И сегодня, спустя полтора года после ранения, у 23-летнего бывшего бойца 51-й отдельной механизированной бригады Александра Корецкого серьезные проблемы со здоровьем. Время от времени у него поднимается температура до 39 градусов. От страшной боли он порой теряет сознание. Подарок от сепаратистов — маленький острый осколок с зазубринами — парень носит в своем теле с 26 августа 2014 года. Это удивительно, но тогда, полтора года назад, истекавшему кровью раненому бойцу пришлось самостоятельно добираться до госпиталя. Чтобы там услышать: «Извини, но у нас нет мест. Лечись самостоятельно». Александру пришлось помогать себе самому.
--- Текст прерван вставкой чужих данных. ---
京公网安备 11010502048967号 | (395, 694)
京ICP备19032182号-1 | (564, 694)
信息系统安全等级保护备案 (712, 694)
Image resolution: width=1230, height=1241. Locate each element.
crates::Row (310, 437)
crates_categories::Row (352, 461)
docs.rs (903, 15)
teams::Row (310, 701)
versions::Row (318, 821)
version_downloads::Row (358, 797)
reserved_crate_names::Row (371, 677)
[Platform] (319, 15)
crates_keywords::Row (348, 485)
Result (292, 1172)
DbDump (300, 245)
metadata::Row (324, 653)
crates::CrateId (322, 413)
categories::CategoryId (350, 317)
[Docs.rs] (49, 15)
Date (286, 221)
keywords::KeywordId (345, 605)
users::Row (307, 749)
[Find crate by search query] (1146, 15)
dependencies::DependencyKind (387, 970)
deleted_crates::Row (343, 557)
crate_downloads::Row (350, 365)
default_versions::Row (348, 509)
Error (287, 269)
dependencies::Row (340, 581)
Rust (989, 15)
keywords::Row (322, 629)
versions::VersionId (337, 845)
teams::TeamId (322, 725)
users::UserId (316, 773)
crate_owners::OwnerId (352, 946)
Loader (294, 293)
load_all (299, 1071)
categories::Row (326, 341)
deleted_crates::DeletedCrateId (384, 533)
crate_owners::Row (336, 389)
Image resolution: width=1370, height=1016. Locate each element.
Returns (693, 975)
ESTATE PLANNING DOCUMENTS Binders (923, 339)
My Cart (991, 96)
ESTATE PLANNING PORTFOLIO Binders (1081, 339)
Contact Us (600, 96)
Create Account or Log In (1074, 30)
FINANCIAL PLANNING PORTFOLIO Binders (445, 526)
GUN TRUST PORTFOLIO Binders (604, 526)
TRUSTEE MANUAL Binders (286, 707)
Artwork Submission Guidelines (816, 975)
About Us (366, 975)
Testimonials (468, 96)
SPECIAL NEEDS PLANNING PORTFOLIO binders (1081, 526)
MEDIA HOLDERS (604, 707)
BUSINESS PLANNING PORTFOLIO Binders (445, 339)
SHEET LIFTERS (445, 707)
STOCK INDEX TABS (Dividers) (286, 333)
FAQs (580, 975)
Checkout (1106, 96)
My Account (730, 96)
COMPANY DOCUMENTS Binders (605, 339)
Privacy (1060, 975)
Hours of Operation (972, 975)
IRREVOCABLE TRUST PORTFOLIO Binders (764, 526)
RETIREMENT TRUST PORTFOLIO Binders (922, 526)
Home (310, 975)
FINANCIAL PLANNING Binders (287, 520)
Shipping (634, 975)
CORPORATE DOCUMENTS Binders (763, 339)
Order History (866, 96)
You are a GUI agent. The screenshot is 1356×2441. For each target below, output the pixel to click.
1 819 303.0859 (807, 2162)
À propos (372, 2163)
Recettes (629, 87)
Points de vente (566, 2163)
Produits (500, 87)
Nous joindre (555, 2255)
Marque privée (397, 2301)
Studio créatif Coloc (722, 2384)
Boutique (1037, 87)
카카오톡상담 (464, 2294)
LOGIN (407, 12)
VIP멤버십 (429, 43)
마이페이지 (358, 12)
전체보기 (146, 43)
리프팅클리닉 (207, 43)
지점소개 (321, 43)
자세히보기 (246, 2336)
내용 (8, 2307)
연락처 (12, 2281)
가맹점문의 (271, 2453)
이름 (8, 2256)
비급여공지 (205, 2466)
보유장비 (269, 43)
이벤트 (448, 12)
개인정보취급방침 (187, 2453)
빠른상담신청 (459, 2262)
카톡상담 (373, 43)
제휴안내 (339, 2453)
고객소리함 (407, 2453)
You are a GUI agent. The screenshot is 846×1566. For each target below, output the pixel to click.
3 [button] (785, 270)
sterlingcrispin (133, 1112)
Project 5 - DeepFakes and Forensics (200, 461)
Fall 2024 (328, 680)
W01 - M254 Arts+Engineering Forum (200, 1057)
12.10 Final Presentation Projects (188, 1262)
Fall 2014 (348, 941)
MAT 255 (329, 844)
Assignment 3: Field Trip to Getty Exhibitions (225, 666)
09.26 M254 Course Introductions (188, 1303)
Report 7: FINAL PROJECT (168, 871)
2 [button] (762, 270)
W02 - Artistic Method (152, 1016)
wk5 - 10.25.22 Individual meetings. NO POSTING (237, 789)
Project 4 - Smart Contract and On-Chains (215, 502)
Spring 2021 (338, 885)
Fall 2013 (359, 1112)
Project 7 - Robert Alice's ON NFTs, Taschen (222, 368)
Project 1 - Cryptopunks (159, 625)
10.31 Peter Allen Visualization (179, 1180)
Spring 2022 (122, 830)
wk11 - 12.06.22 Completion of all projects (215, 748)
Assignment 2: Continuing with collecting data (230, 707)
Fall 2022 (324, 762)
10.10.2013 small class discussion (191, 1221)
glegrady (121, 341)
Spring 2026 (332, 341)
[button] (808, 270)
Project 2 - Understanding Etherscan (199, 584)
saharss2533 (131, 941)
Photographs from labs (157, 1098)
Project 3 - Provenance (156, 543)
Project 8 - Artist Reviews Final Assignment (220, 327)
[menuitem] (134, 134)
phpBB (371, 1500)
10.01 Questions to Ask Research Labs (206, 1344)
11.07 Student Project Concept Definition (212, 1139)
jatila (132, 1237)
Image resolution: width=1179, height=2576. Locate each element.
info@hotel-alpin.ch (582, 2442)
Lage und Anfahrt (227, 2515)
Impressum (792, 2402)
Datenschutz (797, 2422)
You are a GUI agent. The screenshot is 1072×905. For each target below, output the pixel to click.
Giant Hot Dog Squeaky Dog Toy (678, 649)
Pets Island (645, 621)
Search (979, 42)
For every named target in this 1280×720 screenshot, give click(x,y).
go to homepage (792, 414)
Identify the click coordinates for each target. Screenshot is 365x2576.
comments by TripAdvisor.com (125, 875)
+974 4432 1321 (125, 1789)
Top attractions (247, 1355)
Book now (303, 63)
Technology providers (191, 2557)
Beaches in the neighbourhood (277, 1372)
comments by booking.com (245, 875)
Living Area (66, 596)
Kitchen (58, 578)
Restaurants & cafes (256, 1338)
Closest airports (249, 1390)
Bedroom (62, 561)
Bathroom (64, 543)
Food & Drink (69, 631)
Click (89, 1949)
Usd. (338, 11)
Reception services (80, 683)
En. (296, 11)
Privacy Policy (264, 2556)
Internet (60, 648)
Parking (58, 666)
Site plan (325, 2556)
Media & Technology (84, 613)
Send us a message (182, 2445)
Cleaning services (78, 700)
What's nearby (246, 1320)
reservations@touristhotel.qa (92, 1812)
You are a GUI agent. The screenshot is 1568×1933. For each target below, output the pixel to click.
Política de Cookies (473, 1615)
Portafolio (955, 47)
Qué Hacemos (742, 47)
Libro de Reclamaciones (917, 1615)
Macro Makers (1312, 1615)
А спустя пару месяцев исполняющий обязанности командира бригады заявил своему бойцу: «Парень, тебя зачислили в самоволку. Готовься к суду».

«Главное, что тебе гранатой ничего не оторвало»

— До войны я и подумать не мог, что со мной может приключиться такая абсурдная история, — говорит Александр Корецкий. — Считал и считаю себя патриотом. Когда воевал под Донецком, в Александровке, был уверен, что нужен стране. Но после ранения смотрю на многое по-другому.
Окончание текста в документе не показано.